Frank McCourt High School
Graduates First Class

Adrianna McCourt, grandneice of Frank McCourt, who was a member of the first graduating class of McCourt High School in Manhattan.
Adrianna McCourt, grandneice of Frank McCourt, who was a member of the first graduating class of McCourt High School in Manhattan.

By Patricia Harty, Editor-in-Chief
August / September 2014

Frank McCourt High School first graduating class head to college.
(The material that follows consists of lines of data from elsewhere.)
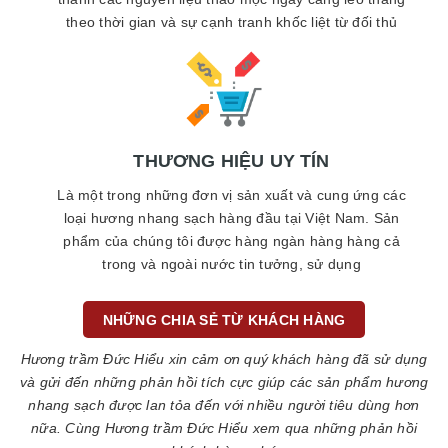
theo thời gian và sự cạnh tranh khốc liệt từ đối thủ
THƯƠNG HIỆU UY TÍN
Là một trong những đơn vị sản xuất và cung ứng các
loại hương nhang sạch hàng đầu tại Việt Nam. Sản
phẩm của chúng tôi được hàng ngàn hàng hàng cả
trong và ngoài nước tin tưởng, sử dụng
NHỮNG CHIA SẺ TỪ KHÁCH HÀNG
Hương trầm Đức Hiểu xin cảm ơn quý khách hàng đã sử dụng
và gửi đến những phản hồi tích cực giúp các sản phẩm hương
nhang sạch được lan tỏa đến với nhiều người tiêu dùng hơn
nữa. Cùng Hương trầm Đức Hiểu xem qua những phản hồi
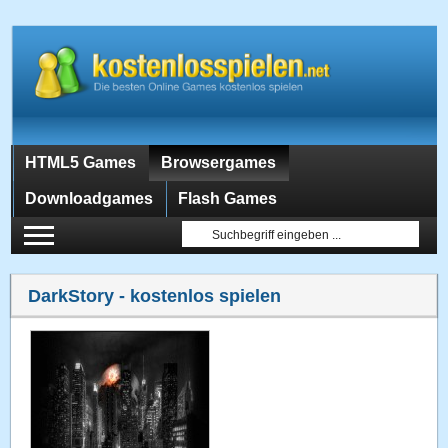
HTML5 Games
Browsergames
Downloadgames
Flash Games
DarkStory
- kostenlos spielen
Best known as the author of the Pulitzer Prize-winning memoir Angela’s Ashes, Frank McCourt also worked as a New York City public school educator, including 15 years as a teacher of English and creative writing at Stuyvesant High School in Manhattan until his retirement in 1987.

It’s fitting then that soon after Frank’s passing on July 19, 2009, plans were put in place for a new communications arts high school to be named in his honor.

In making the announcement in October, 2009, Joel Klein, then chancellor of education, said, “Frank McCourt was a remarkable writer, but I believe he achieved his greatest impact as a New York City public school teacher for 29 years. I’m pleased to announce our intention to honor his legacy through creation of a new public school that will nurture the academic and creative talents of New York City students for generations to come.”

The Frank McCourt High School, opened its doors at 145 West 84th Street, New York, in September, 2010, promising to be a diverse institution that would provide its students the skills to become leaders in their communities. The school’s mission statement reads in part: “Every student will graduate from Frank McCourt High School armed with the curiosity and intellect of a true life-long learner. We are committed to helping our students become engaged citizens and thoughtful civic leaders who can communicate their vision with clarity and eloquence.”

It was an ambitious plan for the multi-cultural high school, but four years later, under the steady guidance of Principal Danielle Salzberg, all of the school’s first graduating class have been accepted to colleges including the University of Pennsylvania, Fordham University and Sarah Lawrence College.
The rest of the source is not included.